Steve Bannon is supportive of European right-wing populist national conservative movements such as the Hungarian Fidesz, the French National Front, the Spanish Vox, the Dutch Party for Freedom, Alternative for Germany, the Italian Northern League, the Freedom Party of Austria, the Sweden Democrats, the Danish People's Party, the Flemish Vlaams Belang and the New Flemish Alliance, the Polish Law and Justice, and the Swiss People's Party.


Steve Bannon criticized George W Bush for calling Islam a religion of peace.


Steve Bannon has said that "Islam" today is "something much darker" than Adolf Hitler and the Nazis.


Steve Bannon is reputed to believe Putin's Russia and Trump's America are Christian allies against the Islamic State and "radical Islamic terrorism".


Steve Bannon sees transhumanism as a dangerous and radical religion of "the technocratic elite".


Steve Bannon accuses tech entrepreneurs of using "transhumanistic science" to control humanity and eradicate religion through advanced gene editing, robotics, and forced microscopic implants.

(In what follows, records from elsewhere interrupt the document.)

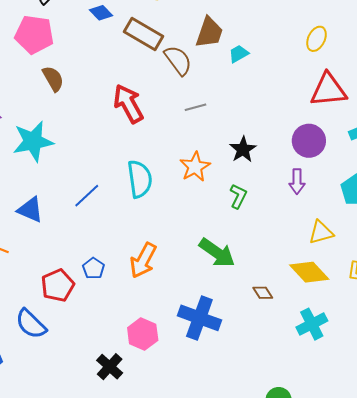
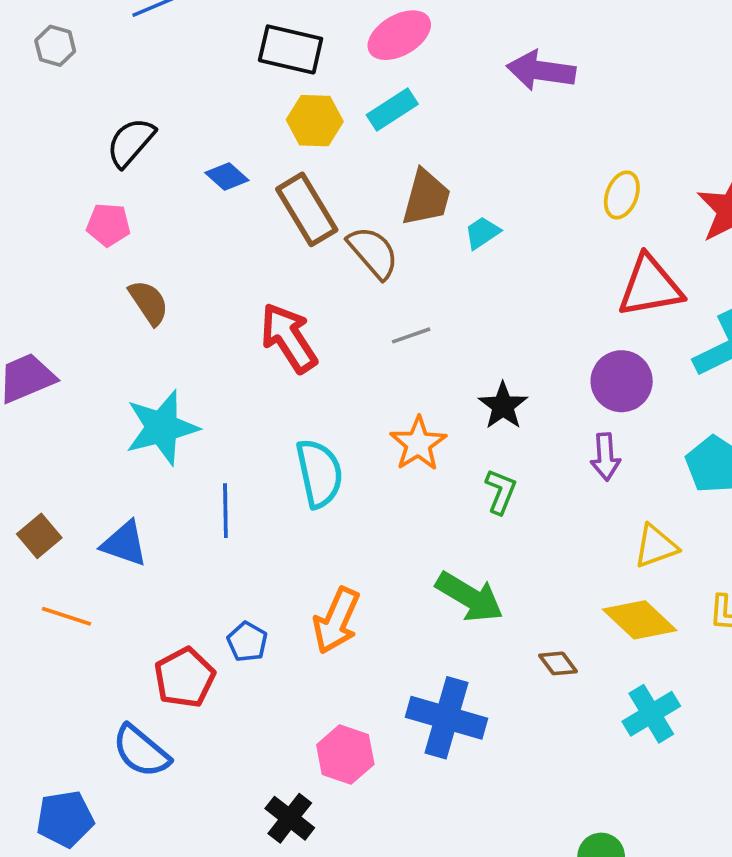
pink pentagon: (34, 34) -> (108, 225), size x0.6
brown rectangle: (143, 34) -> (307, 209), turned 33
cyan star: (33, 141) -> (162, 428), moved
blue line: (87, 196) -> (225, 511), turned -44

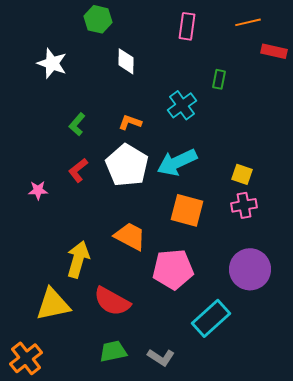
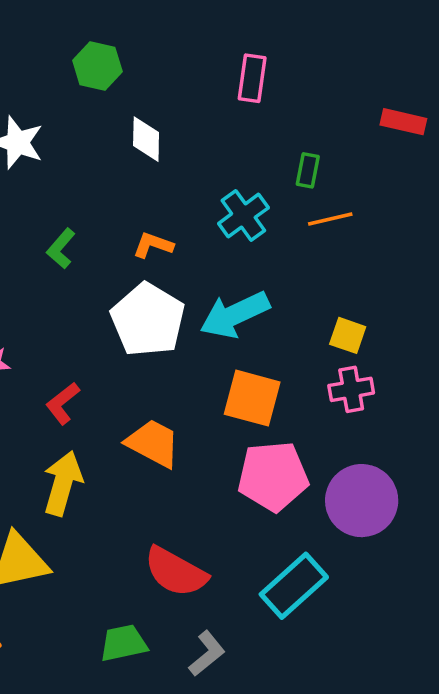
orange line: (248, 22) -> (330, 219), moved
red L-shape: (78, 170) -> (63, 403), moved
pink pentagon: (173, 269) -> (273, 476), moved
red semicircle: (112, 301) -> (176, 572), moved
gray L-shape: (161, 357) -> (207, 654), turned -72

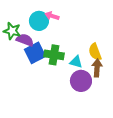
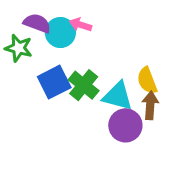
purple semicircle: (25, 40) -> (37, 23), moved
green cross: (54, 55) -> (84, 85), turned 30
cyan triangle: (76, 62) -> (118, 96), size x1.5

Steve Bannon has accused transhumanists of wanting eternal life at the expense of disregarding people's religious beliefs.


Steve Bannon rejects allegations that he is a white nationalist.

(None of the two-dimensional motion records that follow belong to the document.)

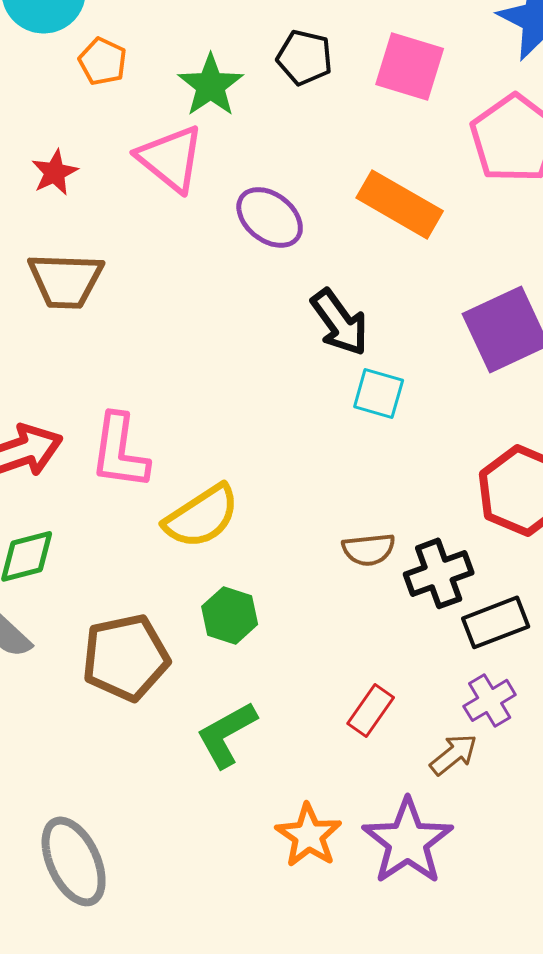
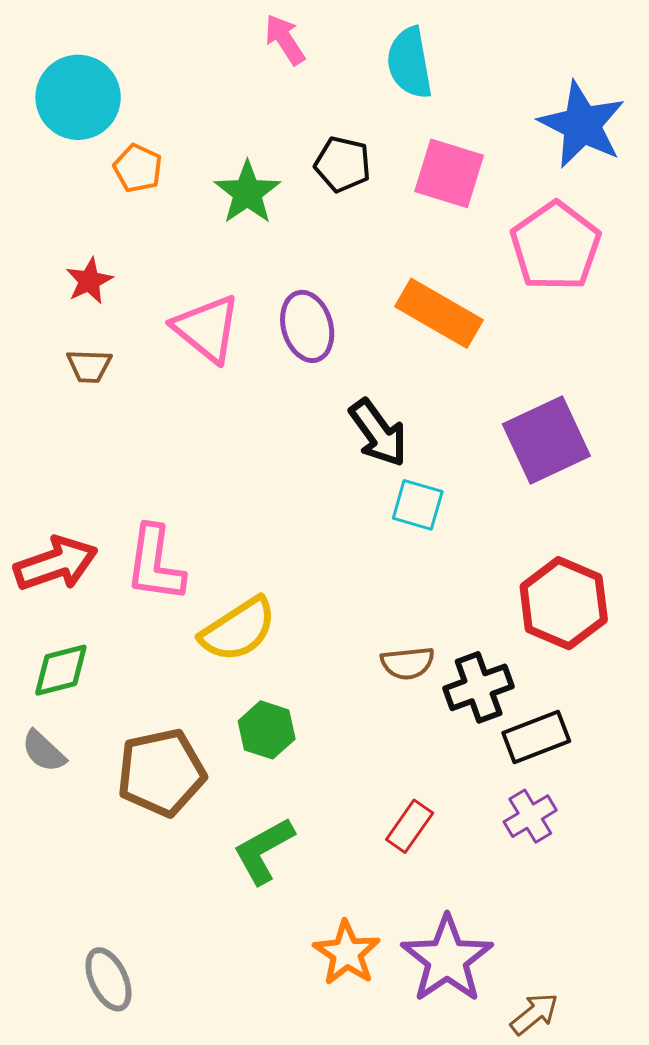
pink triangle: (171, 158) -> (207, 328), moved
purple ellipse: (270, 217) -> (307, 326), turned 36
brown trapezoid: (66, 280) -> (89, 366), moved, size x0.6
brown arrow: (454, 754) -> (534, 1014), moved
gray ellipse: (74, 861) -> (108, 979), size x0.7

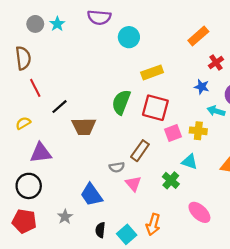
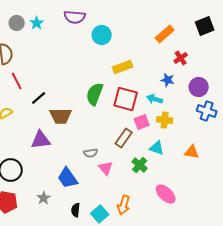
cyan arrow: (216, 111) -> (155, 99), moved
brown rectangle: (140, 151) -> (124, 138), moved
purple triangle: (41, 153) -> (41, 140), moved

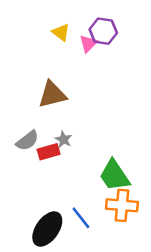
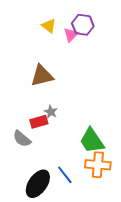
gray semicircle: (27, 141) -> (22, 139), moved, turned 78

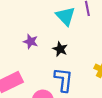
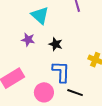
cyan triangle: (66, 16) -> (40, 15), moved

At a party congress in March 2018, Steve Bannon gave members of the French right-wing populist National Front what has been described as a "populist pep talk".


Steve Bannon was influenced by Fourth Turning theory, outlined in Neil Howe's and William Strauss's The Fourth Turning: An American Prophecy, one of Steve Bannon's favorite books.


Steve Bannon has cited the Russian neo-fascist Alexander Dugin, who promotes a Russian nationalist variant of traditionalism called Eurasianism, and described himself as a fan of Dugin's book, The Fourth Political Theory.


However, Steve Bannon has urged Dugin to abandon his anti-American and Sinophile views.


Steve Bannon has described Brazilian traditionalist thinker Olavo de Carvalho as "one of the great conservative intellectuals in the world".


Steve Bannon has repeatedly referenced the controversial French novel The Camp of the Saints by Jean Raspail, which depicts Third World immigration destroying Western civilization.


Steve Bannon has embraced what BBC News describes as Savitri Devi's "account of history as a cyclical battle between good and evil".


Steve Bannon had amazing fashion sense, right, that whole thing with the uniforms.


Steve Bannon has expressed admiration for German Conservative Revolutionary philosopher Martin Heidegger, praising his "ideas on the subject of being".


Steve Bannon has been a producer, writer, director or actor on the following films and documentaries:.